Right now, comics are my biggest financial black hole. I’m into both American comics (more DC than Marvel) and Manga and can easily drop $40 every time I walk into a bookstore. (I have to restrain my self and tell myself I’ll buy it later on line for cheaper to avoid overspending.
.455 I can see, but .303? :eek:
I bought 2000 rounds of surplus .303 a few years ago for about $.09/round. Decent stuff too. What is it about Australia that makes it so expensive?
I’m afraid that after graduation merely living in New York City is going to be my “expensive hobby” :o
in that I won’t have money for much else… but it’s what I want.
Sure! I could talk about juggling all day
I’ve talked about my hobby before. In the eight years I’ve been driving on track, I’ve spent over $46,000 for 100 track days. So for event registration, travel, equipment, maintenance, parts, and so forth, I pay an average of almost $500 a day for 12-18 track days a year. I’d be paying more if I weren’t instructing, and thereby getting a lot of my track time for free. I’d probably pay a lot more if I were actually racing.

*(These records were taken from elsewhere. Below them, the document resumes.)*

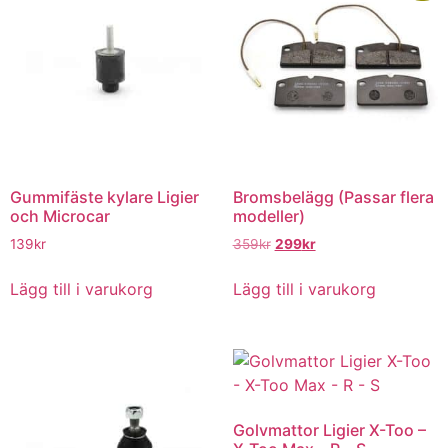
Gummifäste kylare Ligier
Bromsbelägg (Passar flera
och Microcar
modeller)
Det
Det
139
kr
359
kr
299
kr
ursprungliga
nuvarande
priset
priset
Lägg till i varukorg
Lägg till i varukorg
var:
är:
359kr.
299kr.
Golvmattor Ligier X-Too –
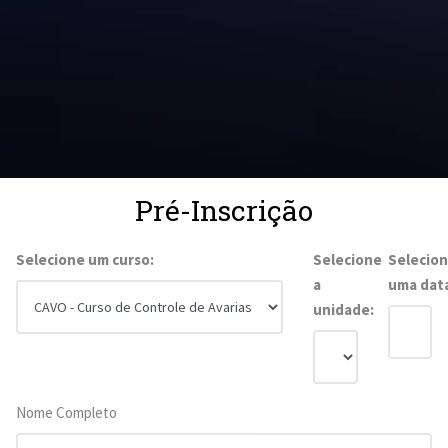
Pré-Inscrição
Selecione um curso:
Selecione
Selecio
a
uma dat
unidade:
Nome Completo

BTW, that figure doesn’t include the cost of the three cars I’ve used on track, the Miata ($14,000), the Porsche 944 Turbo ($12,000), and the Nissan 350Z ($36,000). Or the insurance (about $600/year). So well over $110,000 for 100 track days and eight years of entertainment. Not quite as expensive as flying a helicopter, I guess. But a little pricier than knitting.
Photography (new hobby - Canon body, but now looking to upgrade the lenses). Also perhaps looking to buy a movie camera… and FinalCut Pro, which is the REAL reason for wanting the new camera. It’s fantastic.
Music:
Guitars - Martin and Tanglewood acoustics, Ibanez hollowbody, Strat electric. Need better amps and more effects. And I’d like a decent bass.
Keyboards - Korg Triton. Wish somebody would show me how to use it properly. Bought it for a band audition, then they decided they didn’t need a keyboard player.
Obviously, my REAL hobby is buying expensive stuff which I fairly quickly lose interest in. I should just go back to reading.
Used to be vintage reed instruments, until I got enough.
Now it’s hats, second hand clothing (a pick-up from years ago), and cynicism. Cynicism has cost me fortunes.